**Records supplied:**
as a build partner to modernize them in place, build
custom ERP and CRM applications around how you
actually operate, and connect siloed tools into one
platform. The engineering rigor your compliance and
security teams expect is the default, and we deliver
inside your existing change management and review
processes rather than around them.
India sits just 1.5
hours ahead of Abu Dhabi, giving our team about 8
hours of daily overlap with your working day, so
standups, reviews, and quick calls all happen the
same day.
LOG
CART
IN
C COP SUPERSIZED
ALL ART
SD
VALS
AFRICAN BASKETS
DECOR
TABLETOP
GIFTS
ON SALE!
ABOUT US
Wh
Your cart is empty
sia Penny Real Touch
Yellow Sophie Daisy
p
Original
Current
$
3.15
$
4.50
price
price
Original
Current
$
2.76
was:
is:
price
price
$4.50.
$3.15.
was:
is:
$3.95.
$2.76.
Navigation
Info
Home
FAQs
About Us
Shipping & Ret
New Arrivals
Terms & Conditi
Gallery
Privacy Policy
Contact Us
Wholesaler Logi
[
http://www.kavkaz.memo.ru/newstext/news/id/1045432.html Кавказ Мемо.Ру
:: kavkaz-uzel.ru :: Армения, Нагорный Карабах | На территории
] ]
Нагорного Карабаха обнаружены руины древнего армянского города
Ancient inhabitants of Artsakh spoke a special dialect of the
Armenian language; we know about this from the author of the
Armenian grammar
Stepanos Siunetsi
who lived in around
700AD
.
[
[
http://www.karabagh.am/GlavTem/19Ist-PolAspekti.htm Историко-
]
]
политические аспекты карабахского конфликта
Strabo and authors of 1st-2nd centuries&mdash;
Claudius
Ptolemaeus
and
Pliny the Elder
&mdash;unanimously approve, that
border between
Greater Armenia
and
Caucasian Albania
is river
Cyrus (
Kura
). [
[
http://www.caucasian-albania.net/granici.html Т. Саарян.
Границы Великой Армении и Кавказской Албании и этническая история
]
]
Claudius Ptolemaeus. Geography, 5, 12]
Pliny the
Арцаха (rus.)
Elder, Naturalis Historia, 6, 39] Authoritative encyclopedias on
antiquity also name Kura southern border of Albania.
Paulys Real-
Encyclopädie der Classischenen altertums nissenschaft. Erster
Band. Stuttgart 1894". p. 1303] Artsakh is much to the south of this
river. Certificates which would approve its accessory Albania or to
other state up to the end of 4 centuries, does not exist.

**What you are asked to do:** Search each line of the data above for "border", and copy the lines where it occurs.

**Written response:**
border between
antiquity also name Kura southern border of Albania.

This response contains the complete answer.